## Directions for this task
Output all of the material beneath this line exactly as it is.

## Exercise material
◇ ◇ ◇ ◇
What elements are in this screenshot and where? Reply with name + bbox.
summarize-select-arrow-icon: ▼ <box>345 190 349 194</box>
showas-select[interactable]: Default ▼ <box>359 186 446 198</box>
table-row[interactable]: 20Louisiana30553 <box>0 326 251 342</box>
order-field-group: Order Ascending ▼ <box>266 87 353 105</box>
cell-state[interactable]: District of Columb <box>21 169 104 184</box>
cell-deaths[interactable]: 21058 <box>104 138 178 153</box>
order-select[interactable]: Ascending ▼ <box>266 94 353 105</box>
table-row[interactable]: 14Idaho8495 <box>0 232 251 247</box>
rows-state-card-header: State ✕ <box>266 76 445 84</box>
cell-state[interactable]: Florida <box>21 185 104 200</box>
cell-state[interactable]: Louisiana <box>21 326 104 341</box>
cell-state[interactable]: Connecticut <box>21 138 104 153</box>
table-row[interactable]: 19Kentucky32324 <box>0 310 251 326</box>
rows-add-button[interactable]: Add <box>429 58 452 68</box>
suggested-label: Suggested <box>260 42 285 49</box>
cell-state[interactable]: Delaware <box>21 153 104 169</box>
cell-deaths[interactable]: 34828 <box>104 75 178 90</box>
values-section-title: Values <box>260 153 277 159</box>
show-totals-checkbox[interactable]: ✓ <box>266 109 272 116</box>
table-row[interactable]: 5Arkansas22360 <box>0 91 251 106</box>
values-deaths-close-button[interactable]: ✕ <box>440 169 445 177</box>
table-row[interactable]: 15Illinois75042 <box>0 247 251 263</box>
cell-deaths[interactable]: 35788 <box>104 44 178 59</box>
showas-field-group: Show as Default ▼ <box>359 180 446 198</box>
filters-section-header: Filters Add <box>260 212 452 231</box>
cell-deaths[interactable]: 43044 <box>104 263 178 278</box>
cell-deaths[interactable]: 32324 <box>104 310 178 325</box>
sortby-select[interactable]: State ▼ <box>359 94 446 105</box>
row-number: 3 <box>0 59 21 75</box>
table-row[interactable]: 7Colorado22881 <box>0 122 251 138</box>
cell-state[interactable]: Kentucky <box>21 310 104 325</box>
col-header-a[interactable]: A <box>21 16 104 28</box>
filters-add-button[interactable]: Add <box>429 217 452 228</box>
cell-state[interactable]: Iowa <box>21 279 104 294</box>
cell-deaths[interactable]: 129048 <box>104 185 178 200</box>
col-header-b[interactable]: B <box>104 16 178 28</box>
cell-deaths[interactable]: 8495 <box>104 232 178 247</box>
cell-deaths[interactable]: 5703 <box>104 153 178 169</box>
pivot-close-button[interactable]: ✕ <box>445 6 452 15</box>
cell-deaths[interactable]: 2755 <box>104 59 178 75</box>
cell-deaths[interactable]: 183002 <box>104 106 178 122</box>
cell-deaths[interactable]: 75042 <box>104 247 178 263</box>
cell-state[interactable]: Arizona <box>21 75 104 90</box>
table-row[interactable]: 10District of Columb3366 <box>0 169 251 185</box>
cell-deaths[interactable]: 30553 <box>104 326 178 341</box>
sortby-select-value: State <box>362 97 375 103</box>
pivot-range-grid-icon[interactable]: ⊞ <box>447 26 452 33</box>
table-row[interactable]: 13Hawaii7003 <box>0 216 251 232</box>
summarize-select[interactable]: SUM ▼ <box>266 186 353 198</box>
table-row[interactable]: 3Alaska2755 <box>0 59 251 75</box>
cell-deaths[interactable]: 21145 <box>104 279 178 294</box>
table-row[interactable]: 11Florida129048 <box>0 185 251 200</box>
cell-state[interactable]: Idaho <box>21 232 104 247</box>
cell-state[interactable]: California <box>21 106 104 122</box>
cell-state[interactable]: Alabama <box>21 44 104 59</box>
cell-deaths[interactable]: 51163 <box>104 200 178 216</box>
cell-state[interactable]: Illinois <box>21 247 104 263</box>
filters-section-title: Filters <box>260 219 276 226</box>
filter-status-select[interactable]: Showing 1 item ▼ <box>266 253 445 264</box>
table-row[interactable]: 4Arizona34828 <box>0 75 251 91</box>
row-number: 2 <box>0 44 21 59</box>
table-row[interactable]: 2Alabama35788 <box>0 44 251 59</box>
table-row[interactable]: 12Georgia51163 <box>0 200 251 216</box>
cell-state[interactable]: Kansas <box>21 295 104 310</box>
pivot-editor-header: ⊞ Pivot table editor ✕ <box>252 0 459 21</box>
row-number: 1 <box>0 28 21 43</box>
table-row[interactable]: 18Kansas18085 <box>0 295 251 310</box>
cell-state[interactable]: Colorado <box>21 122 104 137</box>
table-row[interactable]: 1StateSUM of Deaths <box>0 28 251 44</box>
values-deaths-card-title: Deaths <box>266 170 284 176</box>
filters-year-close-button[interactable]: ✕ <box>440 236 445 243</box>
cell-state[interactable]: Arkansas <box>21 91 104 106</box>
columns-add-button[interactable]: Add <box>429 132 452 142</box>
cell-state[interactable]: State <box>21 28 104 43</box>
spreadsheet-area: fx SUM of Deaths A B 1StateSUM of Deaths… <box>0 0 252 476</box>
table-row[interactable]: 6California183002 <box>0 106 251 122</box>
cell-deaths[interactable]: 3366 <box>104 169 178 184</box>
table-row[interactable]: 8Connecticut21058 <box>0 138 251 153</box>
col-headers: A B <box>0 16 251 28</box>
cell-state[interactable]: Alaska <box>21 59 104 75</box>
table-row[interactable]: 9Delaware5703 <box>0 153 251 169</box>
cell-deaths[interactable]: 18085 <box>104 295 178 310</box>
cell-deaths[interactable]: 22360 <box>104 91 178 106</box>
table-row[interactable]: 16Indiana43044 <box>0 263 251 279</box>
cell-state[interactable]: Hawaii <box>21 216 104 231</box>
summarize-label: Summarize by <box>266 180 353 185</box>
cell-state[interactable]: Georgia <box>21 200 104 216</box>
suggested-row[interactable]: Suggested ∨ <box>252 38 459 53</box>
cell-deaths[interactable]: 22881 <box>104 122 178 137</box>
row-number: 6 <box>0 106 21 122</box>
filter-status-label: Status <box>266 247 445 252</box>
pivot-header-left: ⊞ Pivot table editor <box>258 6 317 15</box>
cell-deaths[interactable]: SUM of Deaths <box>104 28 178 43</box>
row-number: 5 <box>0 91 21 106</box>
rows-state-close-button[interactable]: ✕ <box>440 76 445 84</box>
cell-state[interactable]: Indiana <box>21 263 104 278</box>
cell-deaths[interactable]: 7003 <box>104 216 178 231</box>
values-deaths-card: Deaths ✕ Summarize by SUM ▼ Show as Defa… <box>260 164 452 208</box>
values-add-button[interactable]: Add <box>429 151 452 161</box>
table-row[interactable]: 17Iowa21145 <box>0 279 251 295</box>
◇ ◇ ◇ ◇
## Exercise answer
What elements are in this screenshot and where? Reply with name + bbox.
summarize-select-arrow-icon: ▼ <box>345 190 349 194</box>
showas-select[interactable]: Default ▼ <box>359 186 446 198</box>
table-row[interactable]: 20Louisiana30553 <box>0 326 251 342</box>
order-field-group: Order Ascending ▼ <box>266 87 353 105</box>
cell-state[interactable]: District of Columb <box>21 169 104 184</box>
cell-deaths[interactable]: 21058 <box>104 138 178 153</box>
order-select[interactable]: Ascending ▼ <box>266 94 353 105</box>
table-row[interactable]: 14Idaho8495 <box>0 232 251 247</box>
rows-state-card-header: State ✕ <box>266 76 445 84</box>
cell-state[interactable]: Florida <box>21 185 104 200</box>
cell-state[interactable]: Louisiana <box>21 326 104 341</box>
cell-state[interactable]: Connecticut <box>21 138 104 153</box>
table-row[interactable]: 19Kentucky32324 <box>0 310 251 326</box>
rows-add-button[interactable]: Add <box>429 58 452 68</box>
suggested-label: Suggested <box>260 42 285 49</box>
cell-state[interactable]: Delaware <box>21 153 104 169</box>
cell-deaths[interactable]: 34828 <box>104 75 178 90</box>
values-section-title: Values <box>260 153 277 159</box>
show-totals-checkbox[interactable]: ✓ <box>266 109 272 116</box>
table-row[interactable]: 5Arkansas22360 <box>0 91 251 106</box>
values-deaths-close-button[interactable]: ✕ <box>440 169 445 177</box>
table-row[interactable]: 15Illinois75042 <box>0 247 251 263</box>
cell-deaths[interactable]: 35788 <box>104 44 178 59</box>
showas-field-group: Show as Default ▼ <box>359 180 446 198</box>
filters-section-header: Filters Add <box>260 212 452 231</box>
cell-deaths[interactable]: 43044 <box>104 263 178 278</box>
cell-deaths[interactable]: 32324 <box>104 310 178 325</box>
sortby-select[interactable]: State ▼ <box>359 94 446 105</box>
row-number: 3 <box>0 59 21 75</box>
table-row[interactable]: 7Colorado22881 <box>0 122 251 138</box>
cell-state[interactable]: Kentucky <box>21 310 104 325</box>
col-header-a[interactable]: A <box>21 16 104 28</box>
filters-add-button[interactable]: Add <box>429 217 452 228</box>
cell-state[interactable]: Iowa <box>21 279 104 294</box>
cell-deaths[interactable]: 129048 <box>104 185 178 200</box>
col-header-b[interactable]: B <box>104 16 178 28</box>
cell-deaths[interactable]: 8495 <box>104 232 178 247</box>
cell-deaths[interactable]: 5703 <box>104 153 178 169</box>
pivot-close-button[interactable]: ✕ <box>445 6 452 15</box>
cell-deaths[interactable]: 2755 <box>104 59 178 75</box>
cell-deaths[interactable]: 183002 <box>104 106 178 122</box>
cell-deaths[interactable]: 75042 <box>104 247 178 263</box>
cell-state[interactable]: Arizona <box>21 75 104 90</box>
table-row[interactable]: 10District of Columb3366 <box>0 169 251 185</box>
cell-deaths[interactable]: 30553 <box>104 326 178 341</box>
sortby-select-value: State <box>362 97 375 103</box>
pivot-range-grid-icon[interactable]: ⊞ <box>447 26 452 33</box>
table-row[interactable]: 13Hawaii7003 <box>0 216 251 232</box>
summarize-select[interactable]: SUM ▼ <box>266 186 353 198</box>
table-row[interactable]: 3Alaska2755 <box>0 59 251 75</box>
cell-deaths[interactable]: 21145 <box>104 279 178 294</box>
table-row[interactable]: 11Florida129048 <box>0 185 251 200</box>
cell-state[interactable]: Idaho <box>21 232 104 247</box>
cell-state[interactable]: California <box>21 106 104 122</box>
cell-state[interactable]: Alabama <box>21 44 104 59</box>
cell-deaths[interactable]: 51163 <box>104 200 178 216</box>
cell-state[interactable]: Illinois <box>21 247 104 263</box>
filters-section-title: Filters <box>260 219 276 226</box>
filter-status-select[interactable]: Showing 1 item ▼ <box>266 253 445 264</box>
table-row[interactable]: 4Arizona34828 <box>0 75 251 91</box>
row-number: 2 <box>0 44 21 59</box>
table-row[interactable]: 2Alabama35788 <box>0 44 251 59</box>
table-row[interactable]: 12Georgia51163 <box>0 200 251 216</box>
cell-state[interactable]: Kansas <box>21 295 104 310</box>
pivot-editor-header: ⊞ Pivot table editor ✕ <box>252 0 459 21</box>
row-number: 1 <box>0 28 21 43</box>
table-row[interactable]: 18Kansas18085 <box>0 295 251 310</box>
cell-state[interactable]: Colorado <box>21 122 104 137</box>
table-row[interactable]: 1StateSUM of Deaths <box>0 28 251 44</box>
values-deaths-card-title: Deaths <box>266 170 284 176</box>
filters-year-close-button[interactable]: ✕ <box>440 236 445 243</box>
cell-state[interactable]: Arkansas <box>21 91 104 106</box>
columns-add-button[interactable]: Add <box>429 132 452 142</box>
cell-state[interactable]: State <box>21 28 104 43</box>
spreadsheet-area: fx SUM of Deaths A B 1StateSUM of Deaths… <box>0 0 252 476</box>
table-row[interactable]: 6California183002 <box>0 106 251 122</box>
cell-deaths[interactable]: 3366 <box>104 169 178 184</box>
table-row[interactable]: 8Connecticut21058 <box>0 138 251 153</box>
col-headers: A B <box>0 16 251 28</box>
cell-state[interactable]: Alaska <box>21 59 104 75</box>
table-row[interactable]: 9Delaware5703 <box>0 153 251 169</box>
cell-deaths[interactable]: 18085 <box>104 295 178 310</box>
cell-deaths[interactable]: 22360 <box>104 91 178 106</box>
table-row[interactable]: 16Indiana43044 <box>0 263 251 279</box>
cell-state[interactable]: Hawaii <box>21 216 104 231</box>
summarize-label: Summarize by <box>266 180 353 185</box>
cell-state[interactable]: Georgia <box>21 200 104 216</box>
suggested-row[interactable]: Suggested ∨ <box>252 38 459 53</box>
cell-deaths[interactable]: 22881 <box>104 122 178 137</box>
row-number: 6 <box>0 106 21 122</box>
filter-status-label: Status <box>266 247 445 252</box>
pivot-header-left: ⊞ Pivot table editor <box>258 6 317 15</box>
cell-deaths[interactable]: SUM of Deaths <box>104 28 178 43</box>
row-number: 5 <box>0 91 21 106</box>
rows-state-close-button[interactable]: ✕ <box>440 76 445 84</box>
cell-state[interactable]: Indiana <box>21 263 104 278</box>
cell-deaths[interactable]: 7003 <box>104 216 178 231</box>
values-deaths-card: Deaths ✕ Summarize by SUM ▼ Show as Defa… <box>260 164 452 208</box>
values-add-button[interactable]: Add <box>429 151 452 161</box>
table-row[interactable]: 17Iowa21145 <box>0 279 251 295</box>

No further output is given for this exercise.